(Dataset records)
- - -

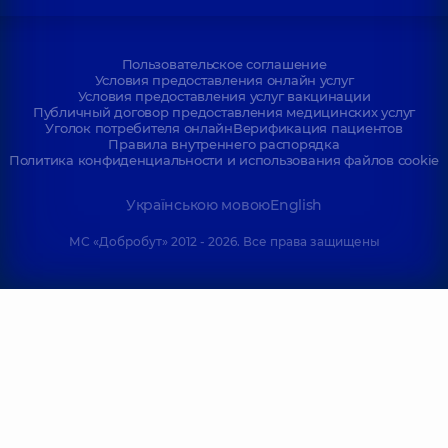
Пользовательское соглашение
Условия предоставления онлайн услуг
Условия предоставления услуг вакцинации
Публичный договор предоставления медицинских услуг
Уголок потребителя онлайн
Верификация пациентов
Правила внутреннего распорядка
Политика конфиденциальности и использования файлов cookie
Українською мовою
English
МС «Добробут» 2012 - 2026. Все права защищены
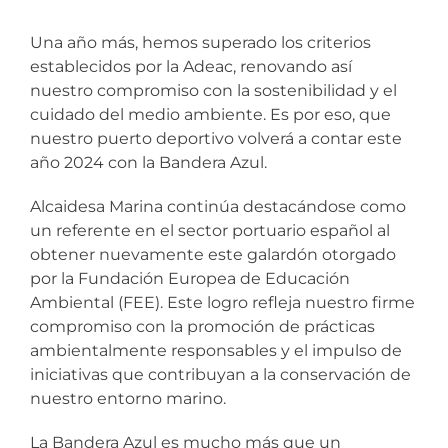
Una año más, hemos superado los criterios
establecidos por la Adeac, renovando así
nuestro compromiso con la sostenibilidad y el
cuidado del medio ambiente. Es por eso, que
nuestro puerto deportivo volverá a contar este
año 2024 con la Bandera Azul.
Alcaidesa Marina continúa destacándose como
un referente en el sector portuario español al
obtener nuevamente este galardón otorgado
por la Fundación Europea de Educación
Ambiental (FEE). Este logro refleja nuestro firme
compromiso con la promoción de prácticas
ambientalmente responsables y el impulso de
iniciativas que contribuyan a la conservación de
nuestro entorno marino.
La Bandera Azul es mucho más que un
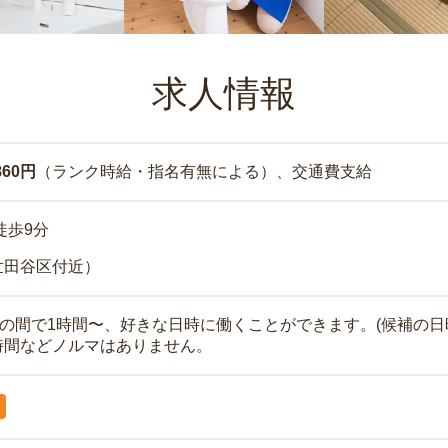
求人情報
860円
（ランク時給・指名有無による）、交通費支給
徒歩9分
世田谷区付近）
時の間で1時間〜、好きな日時に働くことができます。(候補の日
時間などノルマはありません。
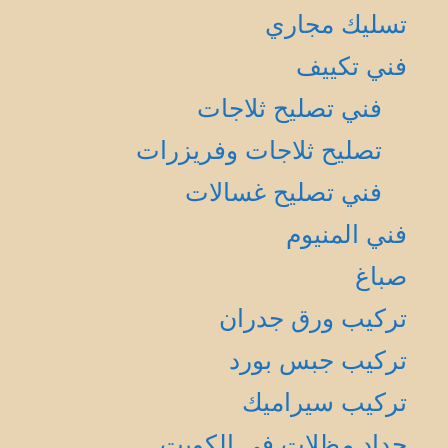
تسليك مجاري
فني تكييف
فني تصليح ثلاجات
تصليح ثلاجات وفريزرات
فني تصليح غسالات
فني المنيوم
صباغ
تركيب ورق جدران
تركيب جبس بورد
تركيب سيراميك
حداد مظلات في الكويت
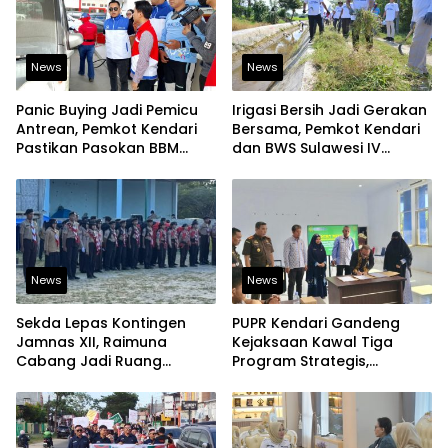
News
News
Panic Buying Jadi Pemicu
Irigasi Bersih Jadi Gerakan
Antrean, Pemkot Kendari
Bersama, Pemkot Kendari
Pastikan Pasokan BBM
dan BWS Sulawesi IV
Tetap Aman
Perkuat Ketahanan
Pangan
News
News
Sekda Lepas Kontingen
PUPR Kendari Gandeng
Jamnas XII, Raimuna
Kejaksaan Kawal Tiga
Cabang Jadi Ruang
Program Strategis,
Lahirkan Pramuka Kreatif
Tegaskan Komitmen
dan Berjiwa Pemimpin
Bangun Infrastruktur
Berintegritas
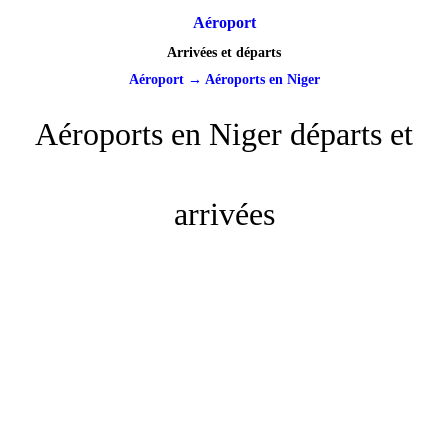
Aéroport
Arrivées et départs
Aéroport
→
Aéroports en Niger
Aéroports en Niger départs et
arrivées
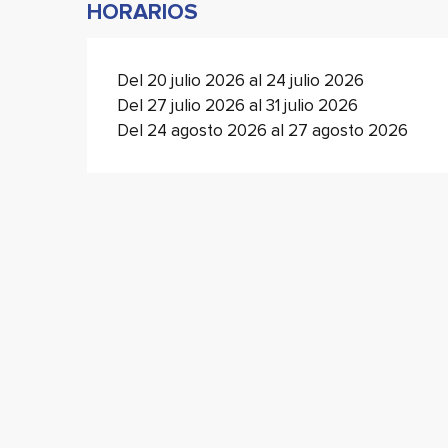
HORARIOS
Del 20 julio 2026 al 24 julio 2026
Del 27 julio 2026 al 31 julio 2026
Del 24 agosto 2026 al 27 agosto 2026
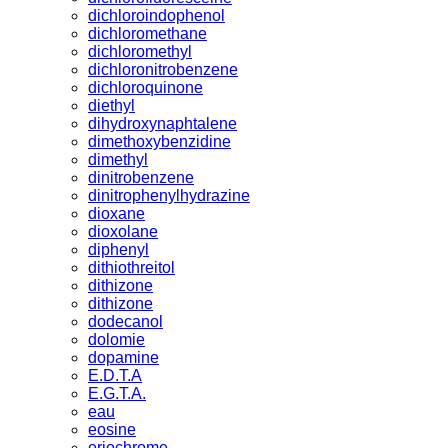
dichloroindophenol
dichloromethane
dichloromethyl
dichloronitrobenzene
dichloroquinone
diethyl
dihydroxynaphtalene
dimethoxybenzidine
dimethyl
dinitrobenzene
dinitrophenylhydrazine
dioxane
dioxolane
diphenyl
dithiothreitol
dithizone
dithizone
dodecanol
dolomie
dopamine
E.D.T.A
E.G.T.A.
eau
eosine
eriochrome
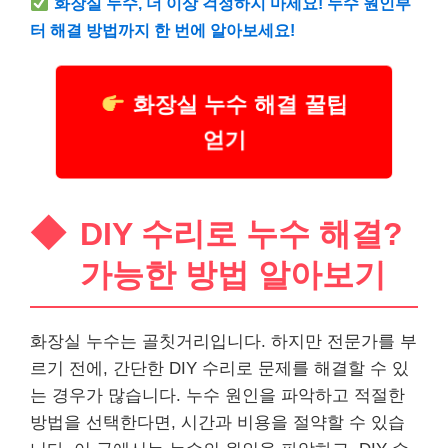
화장실 누수, 더 이상 걱정하지 마세요! 누수 원인부
터 해결 방법까지 한 번에 알아보세요!
화장실 누수 해결 꿀팁
얻기
DIY 수리로 누수 해결?
가능한 방법 알아보기
화장실 누수는 골칫거리입니다. 하지만 전문가를 부
르기 전에, 간단한 DIY 수리로 문제를 해결할 수 있
는 경우가 많습니다. 누수 원인을 파악하고 적절한
방법을 선택한다면, 시간과 비용을 절약할 수 있습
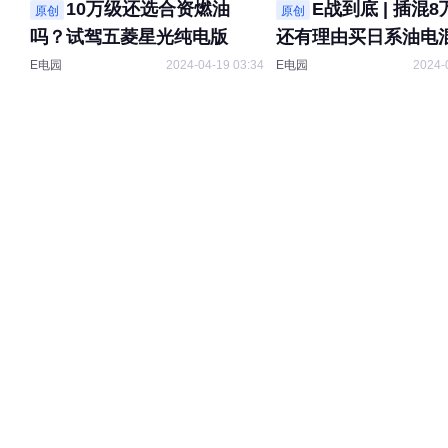
10万级还选合资燃油
E战到底 | 插混
原创
原创
吗？试驾五菱星光纯电版
还有理由买日系油电
E电园
2024-04-19 03:34
E电园
2024-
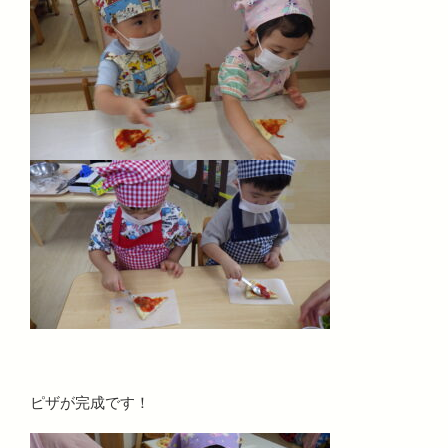
ピザが完成です！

- - -

### Task description
The data above is to be printed exactly, all of it, except for the pictures.

### Answer to this problem
Пользовательское соглашение
Условия предоставления онлайн услуг
Условия предоставления услуг вакцинации
Публичный договор предоставления медицинских услуг
Уголок потребителя онлайн
Верификация пациентов
Правила внутреннего распорядка
Политика конфиденциальности и использования файлов cookie
Українською мовою
English
МС «Добробут» 2012 - 2026. Все права защищены
Una año más, hemos superado los criterios
establecidos por la Adeac, renovando así
nuestro compromiso con la sostenibilidad y el
cuidado del medio ambiente. Es por eso, que
nuestro puerto deportivo volverá a contar este
año 2024 con la Bandera Azul.
Alcaidesa Marina continúa destacándose como
un referente en el sector portuario español al
obtener nuevamente este galardón otorgado
por la Fundación Europea de Educación
Ambiental (FEE). Este logro refleja nuestro firme
compromiso con la promoción de prácticas
ambientalmente responsables y el impulso de
iniciativas que contribuyan a la conservación de
nuestro entorno marino.
La Bandera Azul es mucho más que un
求人情報
860円
（ランク時給・指名有無による）、交通費支給
徒歩9分
世田谷区付近）
時の間で1時間〜、好きな日時に働くことができます。(候補の日
時間などノルマはありません。
تسليك مجاري
فني تكييف
فني تصليح ثلاجات
تصليح ثلاجات وفريزرات
فني تصليح غسالات
فني المنيوم
صباغ
تركيب ورق جدران
تركيب جبس بورد
تركيب سيراميك
حداد مظلات في الكويت
News
News
Panic Buying Jadi Pemicu
Irigasi Bersih Jadi Gerakan
Antrean, Pemkot Kendari
Bersama, Pemkot Kendari
Pastikan Pasokan BBM
dan BWS Sulawesi IV
Tetap Aman
Perkuat Ketahanan
Pangan
News
News
Sekda Lepas Kontingen
PUPR Kendari Gandeng
Jamnas XII, Raimuna
Kejaksaan Kawal Tiga
Cabang Jadi Ruang
Program Strategis,
Lahirkan Pramuka Kreatif
Tegaskan Komitmen
dan Berjiwa Pemimpin
Bangun Infrastruktur
Berintegritas
Aéroport
Arrivées et départs
Aéroport
→
Aéroports en Niger
Aéroports en Niger départs et
arrivées
HORARIOS
Del 20 julio 2026 al 24 julio 2026
Del 27 julio 2026 al 31 julio 2026
Del 24 agosto 2026 al 27 agosto 2026
dichloroindophenol
dichloromethane
dichloromethyl
dichloronitrobenzene
dichloroquinone
diethyl
dihydroxynaphtalene
dimethoxybenzidine
dimethyl
dinitrobenzene
dinitrophenylhydrazine
dioxane
dioxolane
diphenyl
dithiothreitol
dithizone
dithizone
dodecanol
dolomie
dopamine
E.D.T.A
E.G.T.A.
eau
eosine
eriochrome
화장실 누수, 더 이상 걱정하지 마세요! 누수 원인부
터 해결 방법까지 한 번에 알아보세요!
화장실 누수 해결 꿀팁
얻기
DIY 수리로 누수 해결?
가능한 방법 알아보기
화장실 누수는 골칫거리입니다. 하지만 전문가를 부
르기 전에, 간단한 DIY 수리로 문제를 해결할 수 있
는 경우가 많습니다. 누수 원인을 파악하고 적절한
방법을 선택한다면, 시간과 비용을 절약할 수 있습
10万级还选合资燃油
E战到底 | 插混
原创
原创
吗？试驾五菱星光纯电版
还有理由买日系油电
E电园
2024-04-19 03:34
E电园
2024-
ピザが完成です！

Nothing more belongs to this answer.